As AI continues to develop rapidly, there is a growing curiosity about whether its capabilities will surpass those of humans. Many are wondering if there is already an equation between the human mind and AI machines. However, the reality is that AI capabilities remain limited.
There is one particular example to demonstrate it. According to a recent study conducted by a psychology and data science team at NYU, infants perform better than artificial intelligence in identifying the motivations behind other people's actions.
To gain insight into the differences between human and AI capabilities, a group of researchers conducted a series of experiments comparing the responses of 11-month-old infants to those of state-of-the-art neural network models driven by machine learning. The researchers used the "Baby Intuitions Benchmark" (BIB), a set of six tasks designed to probe commonsense psychology, to test infant and machine intelligence. This approach allowed for comparing performance between the two and, importantly, provided an empirical foundation for building AI that mimics human intelligence.

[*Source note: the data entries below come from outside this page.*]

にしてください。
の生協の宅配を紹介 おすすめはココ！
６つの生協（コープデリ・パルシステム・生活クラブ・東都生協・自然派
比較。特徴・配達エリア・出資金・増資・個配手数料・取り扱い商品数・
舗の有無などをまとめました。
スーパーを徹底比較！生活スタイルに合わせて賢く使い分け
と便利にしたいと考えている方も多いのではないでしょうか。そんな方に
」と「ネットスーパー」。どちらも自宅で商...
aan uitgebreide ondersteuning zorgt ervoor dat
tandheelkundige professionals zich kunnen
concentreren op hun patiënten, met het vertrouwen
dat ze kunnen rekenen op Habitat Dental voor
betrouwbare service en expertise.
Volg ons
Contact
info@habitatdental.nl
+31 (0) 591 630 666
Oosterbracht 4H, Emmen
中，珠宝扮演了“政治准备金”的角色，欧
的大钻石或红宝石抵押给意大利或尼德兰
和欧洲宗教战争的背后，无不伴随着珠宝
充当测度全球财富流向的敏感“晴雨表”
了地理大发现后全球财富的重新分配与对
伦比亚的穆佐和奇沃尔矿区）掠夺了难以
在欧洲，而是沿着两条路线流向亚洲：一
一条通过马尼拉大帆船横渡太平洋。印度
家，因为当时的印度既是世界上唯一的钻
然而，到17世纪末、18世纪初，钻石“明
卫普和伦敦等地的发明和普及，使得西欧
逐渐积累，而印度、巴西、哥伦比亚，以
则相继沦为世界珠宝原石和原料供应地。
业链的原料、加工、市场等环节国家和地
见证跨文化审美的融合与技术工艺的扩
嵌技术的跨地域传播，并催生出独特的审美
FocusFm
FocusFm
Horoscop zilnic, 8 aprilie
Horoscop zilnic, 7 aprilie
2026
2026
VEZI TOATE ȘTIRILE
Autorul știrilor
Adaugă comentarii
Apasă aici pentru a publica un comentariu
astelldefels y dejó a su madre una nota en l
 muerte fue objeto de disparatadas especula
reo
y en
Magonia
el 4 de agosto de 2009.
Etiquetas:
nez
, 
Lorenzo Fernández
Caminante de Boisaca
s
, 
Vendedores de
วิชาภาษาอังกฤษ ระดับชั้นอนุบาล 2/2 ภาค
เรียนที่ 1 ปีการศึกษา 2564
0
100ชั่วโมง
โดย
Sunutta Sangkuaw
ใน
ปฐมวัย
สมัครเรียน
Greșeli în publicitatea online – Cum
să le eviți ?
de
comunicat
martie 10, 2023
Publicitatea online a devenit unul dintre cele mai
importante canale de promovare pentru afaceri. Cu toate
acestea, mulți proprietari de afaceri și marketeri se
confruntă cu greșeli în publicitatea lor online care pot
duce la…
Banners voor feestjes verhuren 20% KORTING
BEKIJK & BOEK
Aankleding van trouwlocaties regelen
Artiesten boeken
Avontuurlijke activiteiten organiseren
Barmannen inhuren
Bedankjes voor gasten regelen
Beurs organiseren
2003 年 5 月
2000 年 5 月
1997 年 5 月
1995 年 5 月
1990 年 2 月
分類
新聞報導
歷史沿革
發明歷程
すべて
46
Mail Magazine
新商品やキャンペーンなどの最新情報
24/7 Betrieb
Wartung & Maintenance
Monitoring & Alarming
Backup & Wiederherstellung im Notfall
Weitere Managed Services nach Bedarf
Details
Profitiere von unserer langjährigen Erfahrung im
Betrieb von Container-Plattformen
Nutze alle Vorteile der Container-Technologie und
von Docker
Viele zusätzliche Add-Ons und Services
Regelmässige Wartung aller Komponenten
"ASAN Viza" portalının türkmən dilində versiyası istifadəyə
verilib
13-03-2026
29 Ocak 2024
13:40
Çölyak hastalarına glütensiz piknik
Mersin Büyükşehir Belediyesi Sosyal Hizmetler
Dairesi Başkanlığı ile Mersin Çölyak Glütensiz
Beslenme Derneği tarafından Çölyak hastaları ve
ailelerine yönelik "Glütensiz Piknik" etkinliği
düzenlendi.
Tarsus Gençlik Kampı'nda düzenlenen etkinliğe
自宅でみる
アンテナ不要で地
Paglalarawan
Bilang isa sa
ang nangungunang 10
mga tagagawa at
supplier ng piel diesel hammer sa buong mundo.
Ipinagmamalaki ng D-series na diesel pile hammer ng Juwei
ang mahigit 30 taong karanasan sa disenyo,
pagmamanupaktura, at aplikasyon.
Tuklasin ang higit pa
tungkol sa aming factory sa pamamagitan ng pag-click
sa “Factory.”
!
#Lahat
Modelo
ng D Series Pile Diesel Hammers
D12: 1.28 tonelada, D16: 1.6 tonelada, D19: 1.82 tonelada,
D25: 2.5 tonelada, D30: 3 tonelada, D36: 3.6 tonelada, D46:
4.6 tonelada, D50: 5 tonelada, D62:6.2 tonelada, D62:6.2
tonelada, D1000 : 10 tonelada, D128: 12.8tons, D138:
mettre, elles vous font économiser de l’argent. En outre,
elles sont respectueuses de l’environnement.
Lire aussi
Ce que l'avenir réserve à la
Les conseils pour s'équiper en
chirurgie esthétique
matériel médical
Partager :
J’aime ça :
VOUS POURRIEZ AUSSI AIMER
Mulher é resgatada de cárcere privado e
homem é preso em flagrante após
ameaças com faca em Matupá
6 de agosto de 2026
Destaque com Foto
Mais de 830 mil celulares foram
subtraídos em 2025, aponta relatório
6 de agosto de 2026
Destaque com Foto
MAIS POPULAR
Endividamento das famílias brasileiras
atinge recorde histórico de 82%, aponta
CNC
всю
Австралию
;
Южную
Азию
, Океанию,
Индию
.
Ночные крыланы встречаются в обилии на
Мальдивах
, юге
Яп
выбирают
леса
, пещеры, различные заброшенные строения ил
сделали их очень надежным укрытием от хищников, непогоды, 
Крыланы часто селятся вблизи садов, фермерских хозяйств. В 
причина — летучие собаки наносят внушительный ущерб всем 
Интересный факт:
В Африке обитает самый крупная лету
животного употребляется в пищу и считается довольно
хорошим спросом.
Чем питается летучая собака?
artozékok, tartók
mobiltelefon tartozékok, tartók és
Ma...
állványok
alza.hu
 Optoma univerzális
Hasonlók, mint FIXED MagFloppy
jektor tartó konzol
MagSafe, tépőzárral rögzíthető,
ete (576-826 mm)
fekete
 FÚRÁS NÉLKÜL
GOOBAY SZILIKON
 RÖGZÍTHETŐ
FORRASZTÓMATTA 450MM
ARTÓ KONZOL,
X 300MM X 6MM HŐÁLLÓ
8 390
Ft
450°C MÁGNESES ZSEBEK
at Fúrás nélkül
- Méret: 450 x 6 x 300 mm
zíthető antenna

During the experiments, the infants watched videos of simple animated shapes moving around the screen in ways that simulated human decision-making and behavior. The same videos were also presented to the neural network models built and trained by the researchers. The results showed that even in the simplified actions of animated shapes, infants could recognize human-like motivations and predict that consistent goals drove these actions. They demonstrated this ability by looking longer at events that violated their predictions, a well-established method for measuring infants' knowledge. However, the neural network models showed no evidence of understanding the motivations underlying such actions, indicating that they lack some of the foundational principles of commonsense psychology that infants possess.
The fascination of infants with other individuals is well-known, as evidenced by their extended observation of others' behavior and their desire to interact socially. Research conducted on infants' comprehension of "commonsense psychology," which involves understanding the intentions, goals, preferences, and rationality behind the actions of others, has shown that infants can attribute goals to others and anticipate their pursuit of goals logically and effectively. These predictive skills are crucial to human social intelligence.
Lead author Sara Dillon commented that the human infant's foundational knowledge is limited, abstract, and reflects our evolutionary inheritance. Yet, it can accommodate any context or culture in which that infant might live and learn. The paper's co-authors were Gala Stojnić, Kanishk Gandhi, and Shannon Yasuda, all affiliated with NYU during the study.
Moira Dillon, an assistant professor in New York University's Department of Psychology and the paper's senior author, which appears in the journal Cognition, explains: "Adults and even infants can easily make reliable inferences about what drives other people's actions. Current AI finds these inferences challenging to make. The novel idea of putting infants and AI head-to-head on the same tasks is allowing researchers to better to describe infants' intuitive knowledge about other people and suggest ways of integrating that knowledge into AI".
The study's findings underscore the fundamental distinctions between Cognition and computation and highlight the inadequacies in today's technologies, indicating areas where AI needs to be improved to achieve a more comprehensive replication of human behavior. The current AI models have limitations in replicating human behavior comprehensively because human behavior is complex and varies depending on the situation, context, and individual perspectives.